EXERCISE INPUTS —
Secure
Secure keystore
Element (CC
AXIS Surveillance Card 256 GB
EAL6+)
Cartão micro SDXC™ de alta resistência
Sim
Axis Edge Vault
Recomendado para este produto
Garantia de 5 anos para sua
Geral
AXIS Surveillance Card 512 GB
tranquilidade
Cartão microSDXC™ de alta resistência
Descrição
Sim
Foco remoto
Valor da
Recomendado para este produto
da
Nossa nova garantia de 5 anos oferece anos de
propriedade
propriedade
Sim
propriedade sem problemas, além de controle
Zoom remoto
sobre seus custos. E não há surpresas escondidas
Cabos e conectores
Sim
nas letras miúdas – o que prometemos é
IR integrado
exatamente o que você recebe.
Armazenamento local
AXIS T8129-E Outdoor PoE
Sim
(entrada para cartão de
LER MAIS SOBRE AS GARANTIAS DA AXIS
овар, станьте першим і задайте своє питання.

* * *

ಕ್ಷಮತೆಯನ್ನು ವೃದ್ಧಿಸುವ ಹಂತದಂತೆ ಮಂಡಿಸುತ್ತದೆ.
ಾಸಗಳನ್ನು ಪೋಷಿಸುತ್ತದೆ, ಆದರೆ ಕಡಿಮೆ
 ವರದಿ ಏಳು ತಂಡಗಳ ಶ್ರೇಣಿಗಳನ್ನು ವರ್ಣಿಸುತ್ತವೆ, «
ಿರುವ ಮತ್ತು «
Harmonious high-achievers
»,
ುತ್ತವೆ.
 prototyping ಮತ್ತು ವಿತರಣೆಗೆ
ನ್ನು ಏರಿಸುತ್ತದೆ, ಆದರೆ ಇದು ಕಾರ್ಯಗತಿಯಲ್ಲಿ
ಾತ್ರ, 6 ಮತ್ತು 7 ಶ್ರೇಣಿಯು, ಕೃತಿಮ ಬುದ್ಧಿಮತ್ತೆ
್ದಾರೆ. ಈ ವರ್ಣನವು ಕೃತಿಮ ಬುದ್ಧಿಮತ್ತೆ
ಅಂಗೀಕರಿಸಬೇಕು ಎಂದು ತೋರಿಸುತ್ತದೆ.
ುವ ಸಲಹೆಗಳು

EXERCISE OBJECTIVE —
Using the entries above, extract exactly the span from the line with "AXIS Surveillance Card 512 GB" to the line with "овар, станьте першим і задайте своє питання.", both lines included; leave out everything else.

SOLUTION FOR THIS EXERCISE —
AXIS Surveillance Card 512 GB
tranquilidade
Cartão microSDXC™ de alta resistência
Descrição
Sim
Foco remoto
Valor da
Recomendado para este produto
da
Nossa nova garantia de 5 anos oferece anos de
propriedade
propriedade
Sim
propriedade sem problemas, além de controle
Zoom remoto
sobre seus custos. E não há surpresas escondidas
Cabos e conectores
Sim
nas letras miúdas – o que prometemos é
IR integrado
exatamente o que você recebe.
Armazenamento local
AXIS T8129-E Outdoor PoE
Sim
(entrada para cartão de
LER MAIS SOBRE AS GARANTIAS DA AXIS
овар, станьте першим і задайте своє питання.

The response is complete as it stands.